The first 200 pages aside (sorry, Alison Goodman. I know you did a lot of research.), The Dark Days Pact is a really fun read. In this second instalment we really get a sense of the Dark Days Club as a government controlled organisation that is as susceptible to corruption as any other. The ghost of Samuel Benchley continues to cast a shadow over Helen’s life, mostly in the form of his erstwhile terrene, Lowry, a rapey, murderous creep determined to cling to his rapidly declining terrene strength – through any means necessary. The other villain of the piece is the much less scary, but more powerful Mr Pike, second secretary to the prime minster and the official ‘boss’ of the Dark Days Club. He’s the guy who knows all your secrets, and isn’t afraid to use them to blackmail you. And also he considers murder to be a good solution for dealing for problematic people. He’s kind of like every responsible adult in Buffy’s life – initially irritating but secretly sinister.
And then there’s Selburn. The Duke. The asshole. He’s the kind of guy who will totally call himself a feminist supporter while casually objectifying women and making intensely problematic pronouncements about consent.
We do not like him.
With the exception of Quinn, and most of the time Hammond, I do not like the men in these books.
I don’t think we’re supposed to. Except for Carlston I guess. Ugh. Who else is so over the I LOVE HIM but he might murder me but I LOVE HIM trope? I am raising two hands. It’s like when Spike tries to rape Buffy and then we’re just supposed to forgive him for it.
I did not forgive him for it.
Anyway – back to Selburn. What I find interesting is that it is Selburn and the other (white, straight) men who populate this book who are Helen’s true enemy, rather than the demons that she is supposed to be fighting.
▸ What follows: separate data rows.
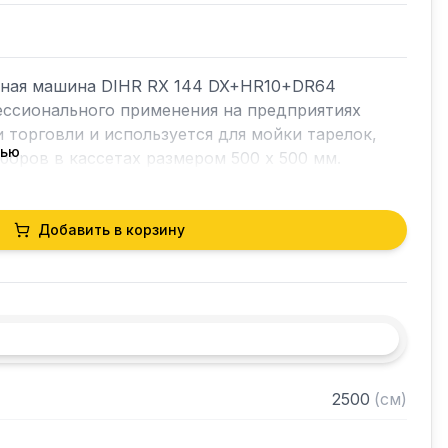
ная машина DIHR RX 144 DX+HR10+DR64 
ссионального применения на предприятиях 
 торговли и используется для мойки тарелок, 
тью
боров в кассетах размером 500 х 500 мм.

рава налево.

Добавить в корзину
 интуитивно понятной электромеханической 
сплеем.

зона мойки, зона ополаскивания и модуль сушки 
атором тепла (опция HR10), который позволяет 
2500
(
см
)
оличество пара, поступающего из 
тот пар используется для нагрева 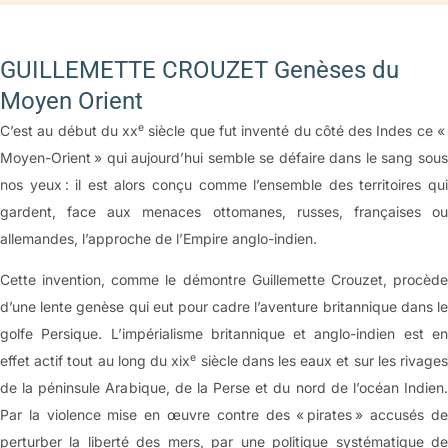
GUILLEMETTE CROUZET Genèses du
Moyen Orient
e
C’est au début du xx
siècle que fut inventé du côté des Indes ce 
Moyen-Orient » qui aujourd’hui semble se défaire dans le sang sous
nos yeux : il est alors conçu comme l’ensemble des territoires qui
gardent, face aux menaces ottomanes, russes, françaises ou
allemandes, l’approche de l’Empire anglo-indien.
Cette invention, comme le démontre Guillemette Crouzet, procède
d’une lente genèse qui eut pour cadre l’aventure britannique dans le
golfe Persique. L’impérialisme britannique et anglo-indien est en
e
effet actif tout au long du xix
siècle dans les eaux et sur les rivage
de la péninsule Arabique, de la Perse et du nord de l’océan Indien.
Par la violence mise en œuvre contre des « pirates » accusés de
perturber la liberté des mers, par une politique systématique de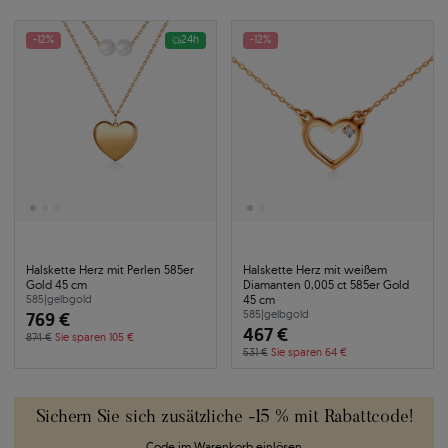
-12%
24h
-12%
Halskette Herz mit Perlen 585er
Halskette Herz mit weißem
Gold 45 cm
Diamanten 0,005 ct 585er Gold
45 cm
585
|
gelbgold
769 €
585
|
gelbgold
467 €
874 €
Sie sparen 105 €
531 €
Sie sparen 64 €
Sichern Sie sich zusätzliche -15 % mit Rabattcode!
Code im Warenkorb einlösen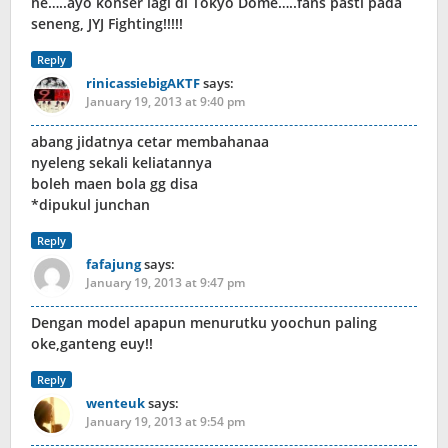
he…..ayo konser lagi di Tokyo Dome…..fans pasti pada
seneng, JYJ Fighting!!!!!
Reply
rinicassiebigAKTF
says:
January 19, 2013 at 9:40 pm
abang jidatnya cetar membahanaa
nyeleng sekali keliatannya
boleh maen bola gg disa
*dipukul junchan
Reply
fafajung
says:
January 19, 2013 at 9:47 pm
Dengan model apapun menurutku yoochun paling
oke,ganteng euy!!
Reply
wenteuk
says:
January 19, 2013 at 9:54 pm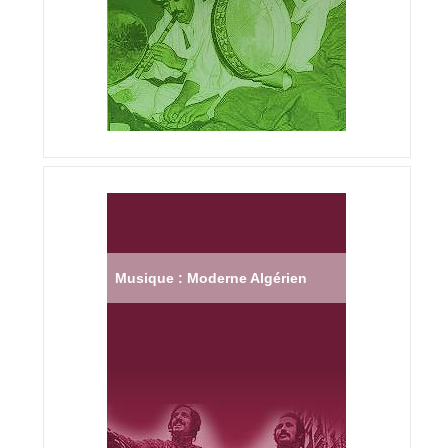
Musique : Moderne Algérien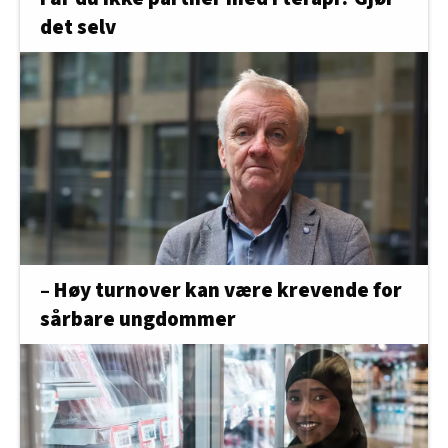
det selv
– Høy turnover kan være krevende for
sårbare ungdommer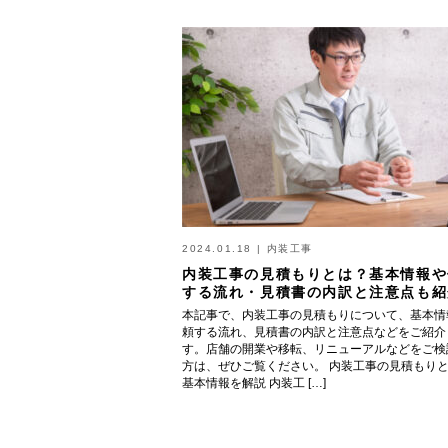
2024.01.18
|
内装工事
内装工事の見積もりとは？基本情報や
する流れ・見積書の内訳と注意点も紹
本記事で、内装工事の見積もりについて、基本情
頼する流れ、見積書の内訳と注意点などをご紹介
す。店舗の開業や移転、リニューアルなどをご検
方は、ぜひご覧ください。 内装工事の見積もり
基本情報を解説 内装工 […]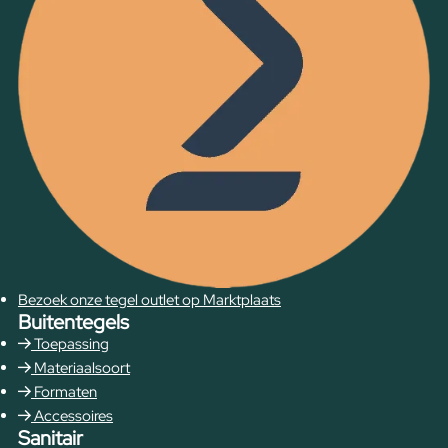
Bezoek onze tegel outlet op Marktplaats
Buitentegels
Toepassing
Materiaalsoort
Formaten
Accessoires
Sanitair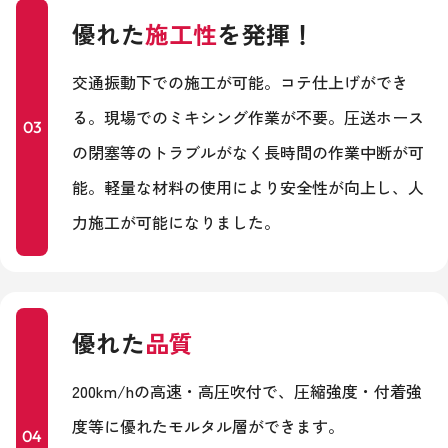
優れた
施工性
を発揮！
交通振動下での施工が可能。コテ仕上げができ
る。現場でのミキシング作業が不要。圧送ホース
03
の閉塞等のトラブルがなく長時間の作業中断が可
能。軽量な材料の使用により安全性が向上し、人
力施工が可能になりました。
優れた
品質
200km/hの高速・高圧吹付で、圧縮強度・付着強
度等に優れたモルタル層ができます。
04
It is the men who actively participate in the creation of a society in which women have no freedom, even as they profess to be in love with them. It is these men who are a true threat to Helen’s life. Demons she can dispatch with a few punches, men however, have the ability to destroy her life without laying a finger on her. In one scene – MINOR SPOILER – Selburn tells Helen he is in love with her even as he threatens her with the consequences of rejecting him.
It’s crazy that a woman with the ability to crush a man with her little finger can still be controlled by him. But that’s the point Goodman is making. Back then, women’s lives weren’t their own, and for even the richest of women trying to take control had often devastating consequences. It is the feminism that runs throughout this story that kept me reading even during its most draggy chapters.
I’m interested to see what Goodman does with book 3.
I’m hoping it comes with some comeuppance for Selburn better than Helen inevitably ditching him for Carlston. I want an event that undermines the principles of misogyny that his entire life is built on. DESTORY HIM please, Alison.